Zu den ungewöhnlichsten Lösungen zählt dabei ein Bremskissen, das im Ernstfall unter dem Wagen herausschnellt: Durch sein spezielles Reibprofil und den Druck der Karosserie von oben, leistet es nach Angaben der Forscher einen großen Beitrag zum Geschwindigkeits-Abbau: Bei Tempo 50 sei die Schutzwirkung so groß wie die von 18 Zentimetern mehr Karosserie-Vorbau. Näher an der Realität sind jedoch neue Airbag-Ideen. Spezielle Luftkissen in den Sitzlehnen könnten die Passagiere bei einem Seitencrash zur Fahrzeugmitte schieben und so weiter aus der Gefahrenzone bringen. Außerdem wird an Airbags in den Sitzgurten sowie Luftkissen zwischen den Fahrgästen gearbeitet, die Verletzungen durch den Zusammenprall von Köpfen und Körpern verhindern sollen.
Zukunftsmusik sind wiederum besonders leichte und platzsparende Crashstrukturen, deren Bleche unmittelbar vor dem Unfall wie ein Airbag zu stabilen Profilen entfaltet werden. Diese Überlegung hat auch etwas mit einem aktuellen Problem der Autowelt zu tun: «Je sicherer die Autos werden, desto schwerer werden sie auch», erklärt Audi-Entwickler Johann Stoll.

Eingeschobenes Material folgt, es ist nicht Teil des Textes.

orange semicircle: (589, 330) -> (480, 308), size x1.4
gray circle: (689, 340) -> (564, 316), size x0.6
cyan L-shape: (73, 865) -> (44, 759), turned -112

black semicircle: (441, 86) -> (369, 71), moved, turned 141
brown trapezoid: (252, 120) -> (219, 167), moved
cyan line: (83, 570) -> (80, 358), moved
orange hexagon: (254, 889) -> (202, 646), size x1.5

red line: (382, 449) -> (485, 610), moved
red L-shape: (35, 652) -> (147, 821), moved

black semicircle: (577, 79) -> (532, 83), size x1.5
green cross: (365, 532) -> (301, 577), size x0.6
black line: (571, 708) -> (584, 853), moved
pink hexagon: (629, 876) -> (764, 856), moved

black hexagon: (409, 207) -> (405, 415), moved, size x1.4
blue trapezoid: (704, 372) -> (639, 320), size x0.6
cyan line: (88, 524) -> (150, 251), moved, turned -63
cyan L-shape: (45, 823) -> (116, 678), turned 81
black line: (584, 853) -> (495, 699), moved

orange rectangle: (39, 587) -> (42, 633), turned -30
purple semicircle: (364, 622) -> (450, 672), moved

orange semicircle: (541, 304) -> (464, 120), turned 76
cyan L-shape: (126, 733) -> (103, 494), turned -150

Eine Spirale, die in höherem Verbrauch mündet: «Wenn wir aufs Gewicht schauen wollen, dann können wir das Auto nicht immer weiter aufrüsten, sondern müssen uns etwas Besseres einfallen lassen.»
Auch wenn für die Zukunft noch viel zu erwarten ist, zeigen sich die Resultate der bisherigen Arbeit an Sicherheits-Systemen bereits deutlich im Alltag: Noch nie seit 1950 waren die Unfallzahlen so niedrig wie heute, meldet das Statistische Bundesamt in Wiesbaden. Volvo-Expertin Book reicht das jedoch nicht: «Unser Ziel ist es, dass es irgendwann gar keine Unfälle mehr gibt.»